Re: Failed disks - correct procedure

2023-01-16 Thread Tolbert, Andy
Hi Joe,

Reading it back I realized I misunderstood that part of your email, so
you must be using data_file_directories with 16 drives?  That's a lot
of drives!  I imagine this may happen from time to time given that
disks like to fail.

That's a bit of an interesting scenario that I would have to think
about.  If you brought the node up without the bad drive, repairs are
probably going to do a ton of repair overstreaming if you aren't using
4.0 (https://issues.apache.org/jira/browse/CASSANDRA-3200) which may
put things into a really bad state (lots of streaming = lots of
compactions = slower reads) and you may be seeing some inconsistency
if repairs weren't regularly running beforehand.

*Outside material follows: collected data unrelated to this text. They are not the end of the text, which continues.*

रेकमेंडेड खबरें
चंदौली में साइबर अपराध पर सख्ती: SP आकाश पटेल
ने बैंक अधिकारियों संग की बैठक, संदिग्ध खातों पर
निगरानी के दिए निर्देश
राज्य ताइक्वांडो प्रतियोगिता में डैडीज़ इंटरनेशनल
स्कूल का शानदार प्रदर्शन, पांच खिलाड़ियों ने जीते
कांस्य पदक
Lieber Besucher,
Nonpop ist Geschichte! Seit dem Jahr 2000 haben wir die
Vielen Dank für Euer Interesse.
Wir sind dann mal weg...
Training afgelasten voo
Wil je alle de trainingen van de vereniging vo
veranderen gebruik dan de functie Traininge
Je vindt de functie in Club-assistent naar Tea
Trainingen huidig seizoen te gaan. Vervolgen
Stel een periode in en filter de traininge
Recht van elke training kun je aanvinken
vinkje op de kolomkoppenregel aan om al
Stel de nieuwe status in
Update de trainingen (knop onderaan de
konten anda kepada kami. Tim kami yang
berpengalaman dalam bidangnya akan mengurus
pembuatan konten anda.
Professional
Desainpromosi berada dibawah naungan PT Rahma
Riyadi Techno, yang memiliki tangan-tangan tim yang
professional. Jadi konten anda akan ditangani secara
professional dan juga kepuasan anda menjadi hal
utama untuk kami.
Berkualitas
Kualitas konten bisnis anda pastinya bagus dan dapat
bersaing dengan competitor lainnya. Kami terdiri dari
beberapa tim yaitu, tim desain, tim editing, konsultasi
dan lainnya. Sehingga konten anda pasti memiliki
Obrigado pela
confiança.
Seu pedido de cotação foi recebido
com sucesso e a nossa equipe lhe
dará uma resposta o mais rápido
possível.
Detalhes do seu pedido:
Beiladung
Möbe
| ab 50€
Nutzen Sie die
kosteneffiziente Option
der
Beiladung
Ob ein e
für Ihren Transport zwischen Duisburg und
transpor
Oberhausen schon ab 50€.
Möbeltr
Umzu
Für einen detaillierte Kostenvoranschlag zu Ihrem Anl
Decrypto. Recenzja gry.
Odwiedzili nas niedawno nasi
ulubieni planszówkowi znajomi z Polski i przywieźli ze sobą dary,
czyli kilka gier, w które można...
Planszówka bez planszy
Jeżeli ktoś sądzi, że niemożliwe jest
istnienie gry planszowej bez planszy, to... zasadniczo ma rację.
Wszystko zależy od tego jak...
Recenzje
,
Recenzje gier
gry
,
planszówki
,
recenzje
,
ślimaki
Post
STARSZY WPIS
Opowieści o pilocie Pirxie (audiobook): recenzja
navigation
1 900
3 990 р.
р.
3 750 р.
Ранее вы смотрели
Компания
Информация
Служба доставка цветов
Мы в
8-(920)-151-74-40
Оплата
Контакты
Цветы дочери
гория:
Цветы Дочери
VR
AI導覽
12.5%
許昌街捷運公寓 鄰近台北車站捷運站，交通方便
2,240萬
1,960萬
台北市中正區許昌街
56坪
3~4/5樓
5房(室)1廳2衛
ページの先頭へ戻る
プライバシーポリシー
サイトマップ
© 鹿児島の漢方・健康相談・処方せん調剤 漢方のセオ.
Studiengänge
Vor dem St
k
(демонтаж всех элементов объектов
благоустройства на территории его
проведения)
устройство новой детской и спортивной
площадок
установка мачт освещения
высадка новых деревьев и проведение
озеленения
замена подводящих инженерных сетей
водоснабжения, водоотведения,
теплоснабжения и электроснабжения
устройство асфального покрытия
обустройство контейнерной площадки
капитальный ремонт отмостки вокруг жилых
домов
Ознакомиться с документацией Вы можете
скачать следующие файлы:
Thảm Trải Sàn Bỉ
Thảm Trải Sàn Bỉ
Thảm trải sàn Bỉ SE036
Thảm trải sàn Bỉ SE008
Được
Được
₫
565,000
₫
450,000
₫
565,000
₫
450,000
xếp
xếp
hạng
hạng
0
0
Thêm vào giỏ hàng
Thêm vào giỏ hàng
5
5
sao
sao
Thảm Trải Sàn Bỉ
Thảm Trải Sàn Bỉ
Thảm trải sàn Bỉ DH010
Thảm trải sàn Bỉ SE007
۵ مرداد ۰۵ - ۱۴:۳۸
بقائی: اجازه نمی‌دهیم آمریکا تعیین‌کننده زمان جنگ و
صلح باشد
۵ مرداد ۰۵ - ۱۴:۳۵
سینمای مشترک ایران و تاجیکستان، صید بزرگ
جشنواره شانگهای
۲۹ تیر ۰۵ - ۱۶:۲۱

How much data was on the drive that failed?  How much data do you
usually have per node?

Thanks,
Andy

On Mon, Jan 16, 2023 at 10:59 AM Joe Obernberger
 wrote:
>
> Thank you Andy.
> Is there a way to just remove the drive from the cluster and replace it
> later?  Ordering replacement drives isn't a fast process...
> What I've done so far is:
> Stop node
> Remove drive reference from /etc/cassandra/conf/cassandra.yaml
> Restart node
> Run repair
>
> Will that work?  Right now, it's showing all nodes as up.
>
> -Joe
>
> On 1/16/2023 11:55 AM, Tolbert, Andy wrote:
> > Hi Joe,
> >
> > I'd recommend just doing a replacement, bringing up a new node with
> > -Dcassandra.replace_address_first_boot=ip.you.are.replacing as
> > described here:
> > https://cassandra.apache.org/doc/4.1/cassandra/operating/topo_changes.html#replacing-a-dead-node
> >
> > Before you do that, you will want to make sure a cycle of repairs has
> > run on the replicas of the down node to ensure they are consistent
> > with each other.
> >
> > Make sure you also have 'auto_bootstrap: true' in the yaml of the node
> > you are replacing and that the initial_token matches the node you are
> > replacing (If you are not using vnodes) so the node doesn't skip
> > bootstrapping.  This is the default, but felt worth mentioning.
> >
> > You can also remove the dead node, which should stream data to
> > replicas that will pick up new ranges, but you also will want to do
> > repairs ahead of time too.  To be honest it's not something I've done
> > recently, so I'm not as confident on executing that procedure.
> >
> > Thanks,
> > Andy
> >
> >
> > On Mon, Jan 16, 2023 at 9:28 AM Joe Obernberger
> >  wrote:
> >> Hi all - what is the correct procedure when handling a failed disk?
> >> Have a node in a 15 node cluster.  This node has 16 drives and cassandra
> >> data is split across them.  One drive is failing.  Can I just remove it
> >> from the list and cassandra will then replicate? If not - what?
> >> Thank you!
> >>
> >> -Joe
> >>
> >>
> >> --
> >> This email has been checked for viruses by AVG antivirus software.
> >> www.avg.com
>
> --
> This email has been checked for viruses by AVG antivirus software.
> www.avg.com


Re: Failed disks - correct procedure

2023-01-16 Thread Joe Obernberger

Thank you Andy.
Is there a way to just remove the drive from the cluster and replace it 
later?  Ordering replacement drives isn't a fast process...

What I've done so far is:
Stop node
Remove drive reference from /etc/cassandra/conf/cassandra.yaml
Restart node
Run repair

Will that work?  Right now, it's showing all nodes as up.

-Joe

On 1/16/2023 11:55 AM, Tolbert, Andy wrote:

Hi Joe,

I'd recommend just doing a replacement, bringing up a new node with
-Dcassandra.replace_address_first_boot=ip.you.are.replacing as
described here:
https://cassandra.apache.org/doc/4.1/cassandra/operating/topo_changes.html#replacing-a-dead-node

Before you do that, you will want to make sure a cycle of repairs has
run on the replicas of the down node to ensure they are consistent
with each other.

Make sure you also have 'auto_bootstrap: true' in the yaml of the node
you are replacing and that the initial_token matches the node you are
replacing (If you are not using vnodes) so the node doesn't skip
bootstrapping.  This is the default, but felt worth mentioning.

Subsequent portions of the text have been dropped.